Back in April I wrote about bulbous buttercups, that at the time were flowering along the paths and grassy areas of Burwell. At the time I said there are three common species of buttercup found around the village and I frustrated some of you by not describing the other two species. So I will make up for my error now, with my apologies. Bulbous buttercups are finished flowering now, the other two species – creeping buttercups and meadow buttercups – are flowering well – creeping buttercups too well for allotment holders, where they are constantly creeping off the paths into the vegetable growing patches!

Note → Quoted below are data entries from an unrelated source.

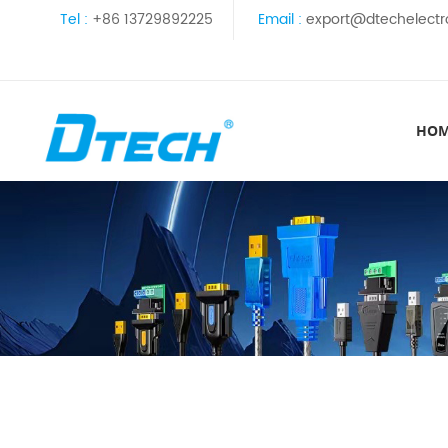
Tel :
+86 13729892225
Email :
export@dtechelectr
HO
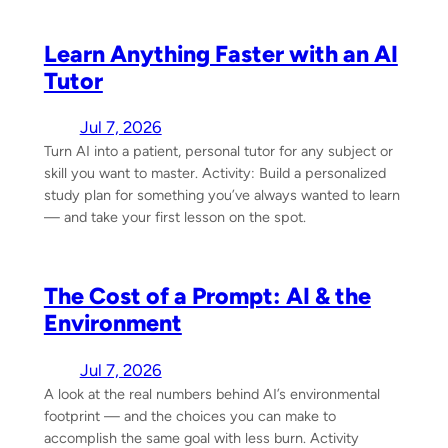
Learn Anything Faster with an AI
Tutor
Jul 7, 2026
Turn AI into a patient, personal tutor for any subject or
skill you want to master. Activity: Build a personalized
study plan for something you’ve always wanted to learn
— and take your first lesson on the spot.
The Cost of a Prompt: AI & the
Environment
Jul 7, 2026
A look at the real numbers behind AI’s environmental
footprint — and the choices you can make to
accomplish the same goal with less burn. Activity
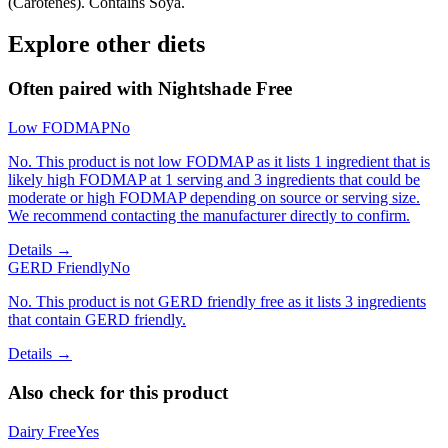
(Carotenes). Contains Soya.
Explore other diets
Often paired with
Nightshade Free
Low FODMAP
No
No. This product is not low FODMAP as it lists 1 ingredient that is
likely high FODMAP at 1 serving and 3 ingredients that could be
moderate or high FODMAP depending on source or serving size.
We recommend contacting the manufacturer directly to confirm.
Details →
GERD Friendly
No
No. This product is not GERD friendly free as it lists 3 ingredients
that contain GERD friendly.
Details →
Also check for this product
Dairy Free
Yes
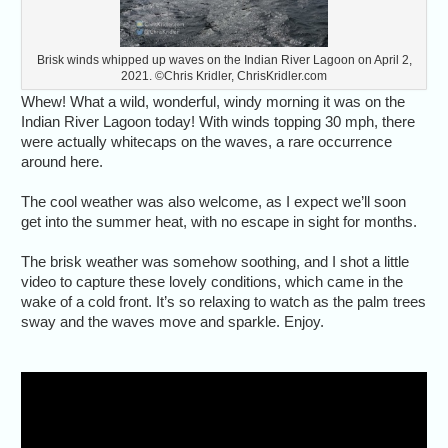
Brisk winds whipped up waves on the Indian River Lagoon on April 2,
2021. ©Chris Kridler, ChrisKridler.com
Whew! What a wild, wonderful, windy morning it was on the
Indian River Lagoon today! With winds topping 30 mph, there
were actually whitecaps on the waves, a rare occurrence
around here.
The cool weather was also welcome, as I expect we’ll soon
get into the summer heat, with no escape in sight for months.
The brisk weather was somehow soothing, and I shot a little
video to capture these lovely conditions, which came in the
wake of a cold front. It’s so relaxing to watch as the palm trees
sway and the waves move and sparkle. Enjoy.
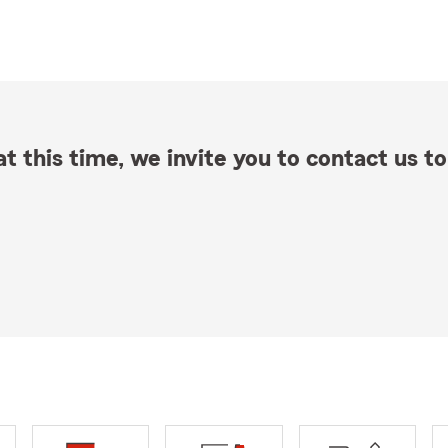
t this time, we invite you to contact us to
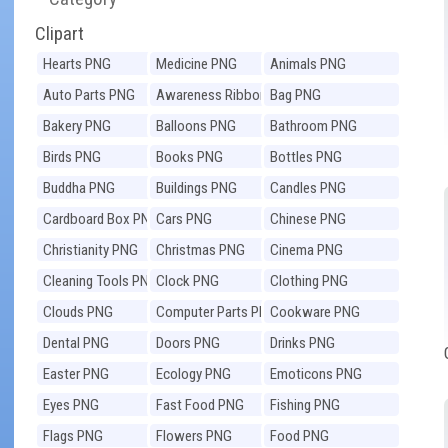
Clipart
Hearts PNG
Medicine PNG
Animals PNG
Auto Parts PNG
Awareness Ribbons
Bag PNG
PNG
Bakery PNG
Balloons PNG
Bathroom PNG
Birds PNG
Books PNG
Bottles PNG
Buddha PNG
Buildings PNG
Candles PNG
Cardboard Box PNG
Cars PNG
Chinese PNG
Christianity PNG
Christmas PNG
Cinema PNG
Cleaning Tools PNG
Clock PNG
Clothing PNG
Clouds PNG
Computer Parts PNG
Cookware PNG
Dental PNG
Doors PNG
Drinks PNG
Easter PNG
Ecology PNG
Emoticons PNG
Eyes PNG
Fast Food PNG
Fishing PNG
Flags PNG
Flowers PNG
Food PNG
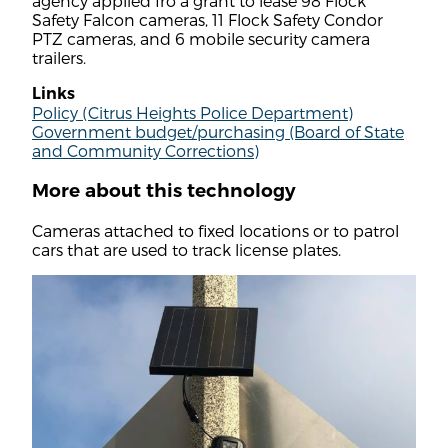
agency applied fro a grant to lease 98 Flock
Safety Falcon cameras, 11 Flock Safety Condor
PTZ cameras, and 6 mobile security camera
trailers.
Links
Policy (Citrus Heights Police Department)
Government budget/purchasing (Board of State
and Community Corrections)
More about this technology
Cameras attached to fixed locations or to patrol
cars that are used to track license plates.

First a quick reminder about Bulbous buttercups. You may remember these are easily told from the other two species of buttercup as their sepals – petal-like structures under the petals – fold downwards towards their stems. Sepals are usually not as showy as a flowers’ petals – which are often brightly coloured to attract pollinating insects – but they play an important protecting role, often sheltering the petals when the flower is in bud or during rain.
Creeping buttercups Ranunculus repens are well named for those who regard them as a menace. Their leaves form thick mats, crowding out other vegetation and as their name implies, they creep – by sending out runners that then root. In this way they quickly and literally, gain ground. They tend to flower low to the ground and their leaves are less intricately edged than the other two buttercups and often have pale blotches.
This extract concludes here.